1. Contributing to open source projects is absolutely essential for any
hardware company hoping to make sales in the rapidly growing open source
operating system market. To guarantee the best driver support for your
hardware, you need to write your own drivers. To guarantee equal
protection and treatment of your drivers in a community like Linux,
these drivers need to be open. For companies like IBM and Compaq,
investing in open source is investing in a substantial investment they
have made in CPU development. They are guaranteeing future markets for
their PPC and Alpha processors. Smaller hardware manufacturers stand
just as much to gain.

2. Contributing to an open source project enables a company that sells
associated services or projects to guarantee computability and help
shape future directions of a software that is key to their future. IBM
again provides a great example of a company that benefits in this way.
By participating in the Apache product, they guarantee compatibility
with WebSphere. they have also substantially moved forward the Apache
Group's next generation server, moving it from a forking Unix codebase
to a model that provides multiple multi-process architectures, including
threads, pre-forking and a hybrid.

3. Contributing to open source projects helps develop internal expertise
and enhances the credentials of a company who provides consulting
services for the software or a related product. IBM, by contributing
performance patches to Apache has demonstrated themselves as an
authority on Apache and web servers in general.

4. Developers come and go. Open source developers remain loyal to their
code and support it after they have left. IBM licensed the postfix mail
server under their open source license. The developer, Wietse Venema,
continues to actively improve and enhance his code, even though the
license remains IBM's.
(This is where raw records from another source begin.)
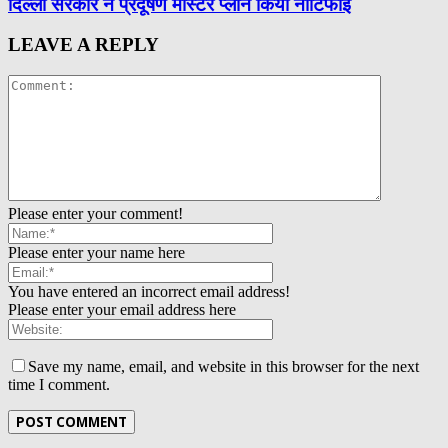
दिल्ली सरकार ने प्रदूषण मास्टर प्लान किया नोटिफाई
LEAVE A REPLY
Please enter your comment!
Please enter your name here
You have entered an incorrect email address!
Please enter your email address here
Save my name, email, and website in this browser for the next
time I comment.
While it started as a research project it has
turned into a secure and stable alternative to sendmail now used by
Compaq and many other companies around the world. IBM continues to enjoy
a return on their research investment even though the principal author
is no longer in their employ.

5. Good systems get better faster when they are open. If there is no
real market for a software project, open sourcing it can create a market
and create opportunities. Once code is available to the public it
matures more quickly and at less cost than a comparable commercial
project as long as there remains good management of the project. 
Developers outside of an organization offer abilities and enhancements
that often are unthought of within a company of origin. Again, I use the
example of postfix. IBM had less than a snowball's chance in hell of
penetrating a mail server market dominated by Sendmail, Lotus, Novell,
and Microsoft when Mr. Venema started his project. Still, developing the
expertise internally was critical to other business processes. While the
code had no value commercially, releasing it publicly opened competition
to Sendmail and created a new market. The code improved dramatically,
gaining database and LDAP support, while increasing in security and
performance once other developers had an opportunity to contribute and
once system administrators deployed, tested, and suggested enhancements.
Another good example of this is Mozilla and Netscape. While many
proclaim Netscape as an example of a failed open source project, I think
few would contest the fact that Microsoft's growth in the browser market
was only halted once Netscape open sourced their browser and created
Mozilla. While Mozilla may not be the best example of an open source
product that creates opportunities, it is a clear example of a move that
saved a dwindling market share from dwindling further. In the end
Mozilla may turn around the browser market when and if AOL adopts
Mozilla as the core of their product. In fact, because Mozilla is
available on so many platforms it may help AOL enter markets they
probably never considered, including Linux, Be, and the embedded browser
markets.

6. Most open source developers code for two simple reasons: ego and fun.
In an increasingly tight job market, both of these motivations can be
key to employee acquisition and retention. Companies like IBM, who only
a few years ago were considered too buttoned-up for most developers, are
now able to make attractive employment offerings to a market that seems
less concerned with money and more concerned with fringe benefits.